Puluhan warga Rohingya lolos dari tahanan Thailand
Migran Rohingya duduk di luar kantor polisi sebelum diangkut ke imigrasi polisi Thailand pada tanggal 31 Januari 2009. Puluhan orang melarikan diri dari pusat imigrasi Thailand pada hari Selasa, kata polisi. (AFP/Berkas)
BANGKOK (AFP) – Lusinan manusia perahu Muslim Rohingya dari Myanmar melarikan diri dari pusat imigrasi Thailand pada hari Selasa, kata polisi, ketika sebuah kelompok hak asasi manusia menyerukan agar mereka semua dibebaskan dari penahanan.
Sekitar 87 pria Rohingya keluar dari pusat penahanan yang menampung 137 pencari suaka di Sadao, sebuah distrik selatan yang berbatasan dengan Malaysia.
Mereka termasuk di antara hampir 2.000 warga Rohingya yang ditahan – beberapa diantaranya ditahan selama berbulan-bulan – karena memasuki Thailand secara ilegal.
Laporan media lokal menyebutkan mereka membuat lubang di langit-langit dan memanjat keluar menggunakan tali yang terbuat dari pakaian mereka.
Pihak berwenang sedang mencari para buronan dan telah menangkap kembali dua di antaranya, menurut Suwit Choensiri, seorang komandan polisi di provinsi Songkhla yang mencakup Sadao.
Alasan pelarian mereka adalah tekanan yang mereka alami setelah ditahan dalam waktu lama tanpa mengetahui masa depan mereka, tambahnya.
Banyak pencari suaka telah dikurung di pusat yang penuh sesak dan diduga tidak ramah selama beberapa bulan.
Ribuan warga perahu Muslim Rohingya – termasuk perempuan dan anak-anak – telah meninggalkan Myanmar sejak bentrokan Buddha-Muslim di negara bagian Rakhine barat setahun yang lalu.
Mereka yang tiba di Thailand “dibantu” oleh angkatan laut kerajaan menuju Malaysia yang mayoritas penduduknya Muslim – tujuan pilihan mereka – atau ditahan sebagai imigran ilegal.
Thailand awalnya mengatakan para pencari suaka akan diizinkan tinggal selama enam bulan, sementara pemerintah bekerja sama dengan badan pengungsi PBB UNHCR untuk mencoba mencari negara lain yang bersedia menerima mereka.

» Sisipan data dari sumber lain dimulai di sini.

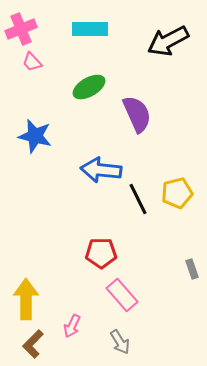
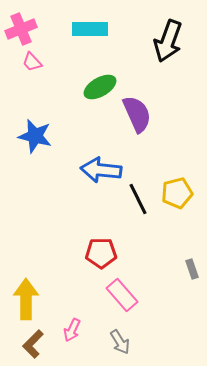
black arrow: rotated 42 degrees counterclockwise
green ellipse: moved 11 px right
pink arrow: moved 4 px down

Namun bantuan luar negeri sejauh ini tidak tersedia, menyebabkan para pengungsi berada dalam ketidakpastian dan terpisah dari keluarga mereka.
Thailand telah membahas cara-cara untuk mengatasi masalah ini, termasuk mengirim pengungsi Rohingya ke kamp-kamp baru di perbatasan dengan Myanmar, namun secara terpisah dari kamp-kamp Buddha lainnya untuk menghindari konflik.

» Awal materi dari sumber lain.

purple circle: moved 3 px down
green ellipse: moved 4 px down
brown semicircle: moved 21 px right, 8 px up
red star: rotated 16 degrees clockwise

Namun kelompok-kelompok hak asasi manusia telah menyerukan kebebasan mereka, dengan mengatakan bahwa warga Rohingya ditahan dalam kondisi yang sempit dan tidak sehat serta rentan terhadap eksploitasi.
“Warga Rohingya melarikan diri dari kekerasan yang mengerikan di Burma (Myanmar) yang akan membahayakan banyak orang jika mereka kembali ke rumah mereka,” menurut Brad Adams, direktur Asia untuk Human Rights Watch.
“Daripada menempatkan mereka di kamp-kamp perbatasan atau kurungan imigrasi, pemerintah Thailand harus mempertimbangkan untuk mengizinkan warga Rohingya untuk tinggal, bekerja dan hidup di bawah perlindungan sementara.”